# Concrete wall caps?



## cwags (Dec 10, 2014)

Hello, 

The top of this wall pools water and gets alot of rust stains from the railing. Any suggestions on something to install on top to divert water off and/or hide rust stains that drop down. 

Thanks


----------



## Bondo (Dec 8, 2007)

cwags said:


> Hello,
> 
> The top of this wall pools water and gets alot of rust stains from the railing. Any suggestions on something to install on top to divert water off and/or hide rust stains that drop down.
> 
> Thanks


Ayuh,.... Easiest fix would probably be cuttin' some drainage grooves, from center outward, to get the water to run down the outside wall,......
Then repaint it,...

As for the Rust,... Keep the railin' Painted,.....
I use Rustoleum enamels for such things,....


----------



## ron45 (Feb 25, 2014)




----------



## stadry (Jun 20, 2009)

not difficult to do to your wall what ron post'd,,, try the cement-all stuff in the apron/vest stores,,, & COAT the railings,,, why anyone would put up w/rust yr after yr is beyond me :huh: is this public housing for the entitlement class or a condo hoa ?


----------



## cwags (Dec 10, 2014)

The rust us coming from the under side of bottom rail. I gotta spray some rust neutralizer in there. 

Ron45 I was thinking something like that but maybe in composite material. Any links?


----------



## stadry (Jun 20, 2009)

ron's look like cast wall caps & they're usually a commercial item,,, IF you're handy, you can trowel on polymer-modified overlay mtl & achieve the same results :thumbsup:

but, according to your post, its rust that's the problem - take care of that & you're home free


----------



## ron45 (Feb 25, 2014)

Much cheaper to do it yourself.

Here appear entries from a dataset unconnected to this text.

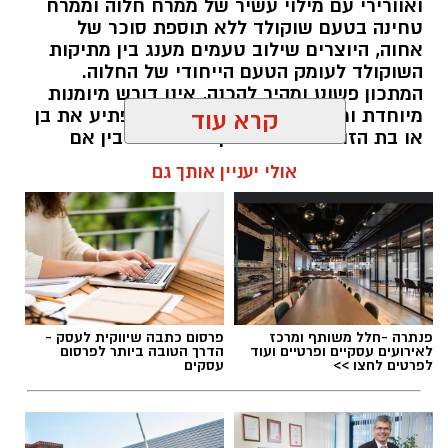
ואוורירי עם מילוי עשיר של ממרח חלוה וממרח
טחינה בטעם שוקולד ללא תוספת סוכר של
אחוה, היוצרים שילוב טעמים מענג בין מתיקות
השוקולד לעומק הטעם הייחודי של החלוה.
המתכון פשוט ומהיר להכנה, אינו דורש מיומנות
מיוחדת ומתאים לכל מי שמעוניין להפתיע את בן
קרא עוד
או בת הזוג במחווה מתוקה ומיוחדת. בין אם
מדובר בארוחת בוקר מפנקת, קינוח לארוחה
אולי יעניין אותך גם
רומנטית או פינוק זוגי בסוף היום, הוופל הבלגי
בטעם שוקולד וחלוה יהפוך כל רגע לחגיגה של
אהבה. ט"ו באב שמח!
אלדה נתנאל / 09:09 26.07.26
פנתרה -חלל משותף ומרכז
פרסום כתבה שיווקית לעסק -
לאירועים עסקיים ופרטיים ועוד
הדרך הטובה ביותר לפרסום
לפרטים לחצו >>
עסקים
תגים:
ופל בלגי במילוי שוקולד וחלוה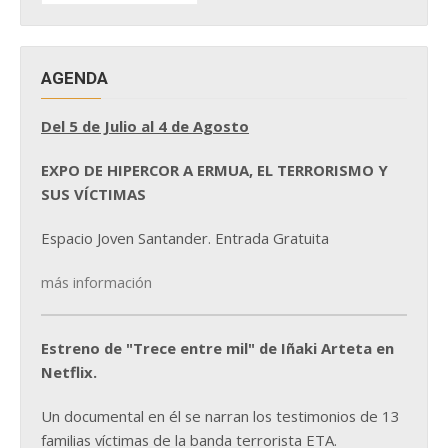
NOTICIAS
AGENDA
Del 5 de Julio al 4 de Agosto
EXPO DE HIPERCOR A ERMUA, EL TERRORISMO Y
SUS VÍCTIMAS
Espacio Joven Santander. Entrada Gratuita
más información
Estreno de "Trece entre mil" de Iñaki Arteta en
Netflix.
Un documental en él se narran los testimonios de 13
familias víctimas de la banda terrorista ETA.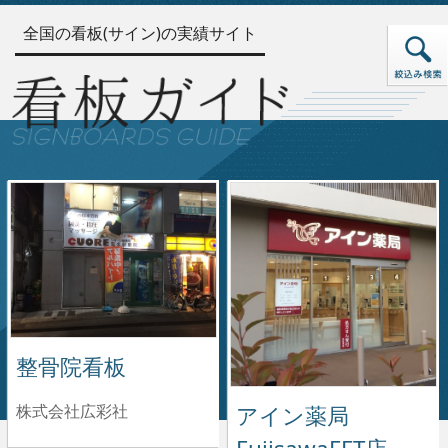
全国の看板(サイン)の実績サイト
整骨院看板
株式会社広彩社
アイン薬局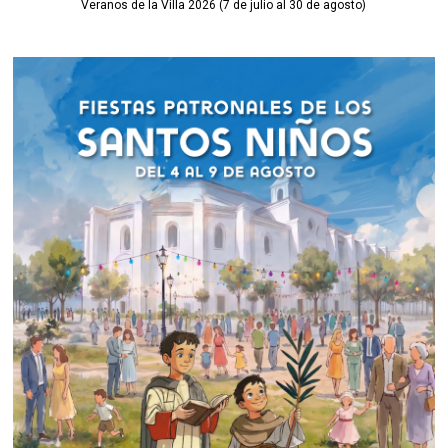
Veranos de la Villa 2026 (7 de julio al 30 de agosto)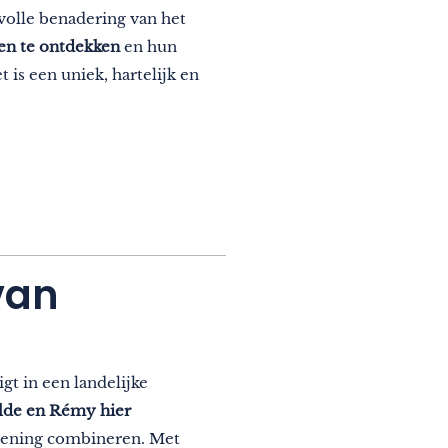
olle benadering van het
nen te ontdekken
en hun
t is een uniek, hartelijk en
van
gt in een landelijke
lde en Rémy hier
ziening combineren. Met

Either form and trowel your cap or make your own using thick foam and shaping it.

But......

http://styrotrim.com/cart/cart.asp?Category=wall_caps#Catalog

http://www.finehomebuilding.com/too...d-materials/foam-forms-for-concrete-caps.aspx

For the railing, or use something similar.

http://www.superiorcoatingsolutions...-protection/?gclid=CM70_tOKocUCFdQ9gQodwgEA9w


----------